[Information shown Boundary: Start]

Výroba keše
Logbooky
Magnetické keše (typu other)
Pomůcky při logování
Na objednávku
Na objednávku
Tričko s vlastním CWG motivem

[Information shown Boundary: End]
[Information shown Boundary: Start]

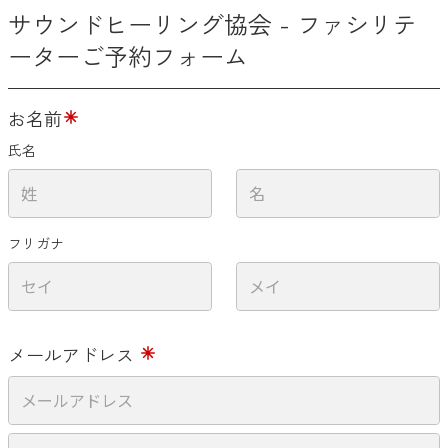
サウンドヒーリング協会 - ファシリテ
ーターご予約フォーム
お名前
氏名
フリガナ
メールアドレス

[Information shown Boundary: End]

Assigned task
Please count the lines above that contain the word "keše", and reply with the number alone.

Reply to the task
2